(Dataset entries)
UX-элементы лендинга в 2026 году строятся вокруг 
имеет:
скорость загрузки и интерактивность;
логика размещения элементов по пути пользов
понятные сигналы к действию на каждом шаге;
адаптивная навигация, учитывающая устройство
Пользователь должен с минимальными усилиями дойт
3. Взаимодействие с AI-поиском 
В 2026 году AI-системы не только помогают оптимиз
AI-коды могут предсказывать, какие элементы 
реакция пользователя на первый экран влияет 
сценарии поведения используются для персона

**Exercise:**
Print each of the lines above again, unchanged.

**Exercise result:**
UX-элементы лендинга в 2026 году строятся вокруг 
имеет:
скорость загрузки и интерактивность;
логика размещения элементов по пути пользов
понятные сигналы к действию на каждом шаге;
адаптивная навигация, учитывающая устройство
Пользователь должен с минимальными усилиями дойт
3. Взаимодействие с AI-поиском 
В 2026 году AI-системы не только помогают оптимиз
AI-коды могут предсказывать, какие элементы 
реакция пользователя на первый экран влияет 
сценарии поведения используются для персона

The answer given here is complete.